Therapeutic solutions to Infertility

i) Antioxidant Supplementation

ii) Assisted Reproductive Techniques

i) Antioxidant Supplementation

As oxidative stress is one of the main causes of infertility, antioxidant supplementation is required to scavenge the free radicals, thereby creating a balance between ROS and antioxidants. Antioxidants such as vitamin C, vitamin E, selenium, zinc and glutathione are important for male infertility [56,57]. Table 1, depicts the antioxidants, their characteristics and effects on semen parameters.

Glutathione – the principal antioxidant for male infertility

Glutathione prevents male infertility by scavenging lipid peroxides in the plasma membrane of spermatozoa, thereby reducing the oxidative stress. It also scavenges hydrogen peroxide, thereby arresting lipid peroxidation and reducing oxidative stress [20].

Glutathione – the principal antioxidant for female infertility

During folliculogenesis, Glutathione shields eggs from oxidative stress [20]. Researches, in this context have thus proved that oocytes with elevated levels of intracellular glutathione produce healthier and stronger embryos [58]. Figure 14, explains the antioxidant supplementation important for female fertility.

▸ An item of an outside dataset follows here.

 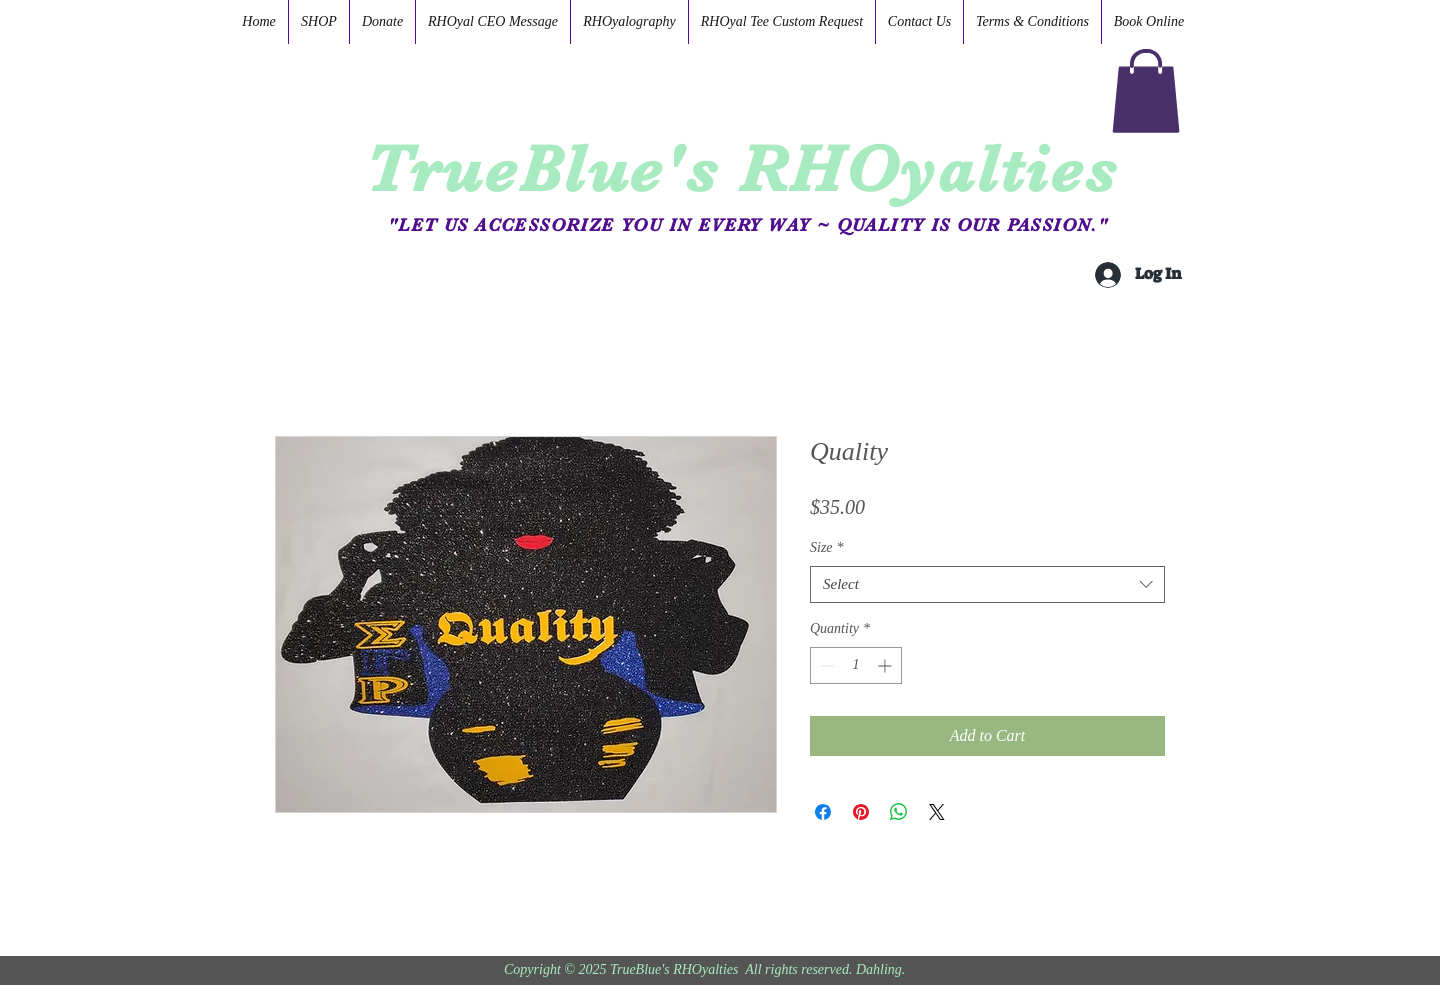 I want to click on [Share on Facebook], so click(x=823, y=812).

Glutathione – impact on autoimmune issues

Glutathione is indeed a boon for those with immunological miscarriages or if the body is rejecting one’s mate’s sperm [20].

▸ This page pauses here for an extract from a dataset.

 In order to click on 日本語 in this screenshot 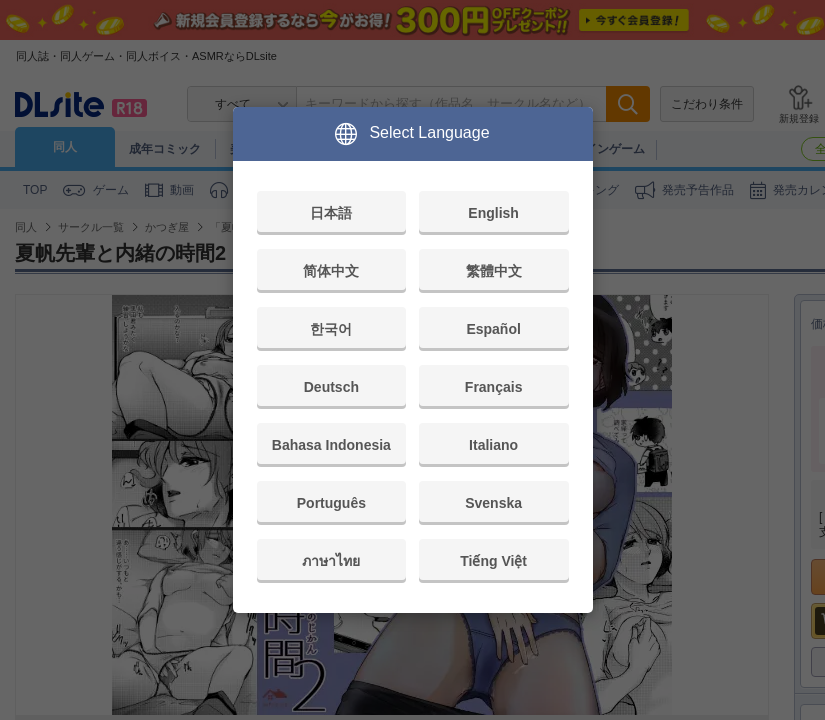, I will do `click(331, 213)`.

ii) Assisted Reproductive techniques

Assisted Reproductive techniques are the treatments of choice for the infertile men or women. In cases of endometriosis, tubal factor infertility, male factor infertility and unexplained infertility, these techniques can bring a new born baby to the affected couple [59].

These techniques include intrauterine insemination, IVF and intracytoplasmic sperm injection (ICSI). The same have been explained by Figures 15-17.

Conclusion

As oxidative stress is one of the major causes of infertility (Figure 18), couples especially must include antioxidants in diet, refrain themselves from bad habits such as smoking, alcohol, recreational drugs and perform yoga and meditation daily, to ensure a happy family life with children. Further research work on Endocrine Disrupting Chemicals (EDCs) and endometriosis [60] need to be carried out, in order to elucidate the path of human fertility. Advancement in science and technology have also gifted techniques such as Assisted Reproductive Techniques (ART), which aims to bring a smile on the couple’s face.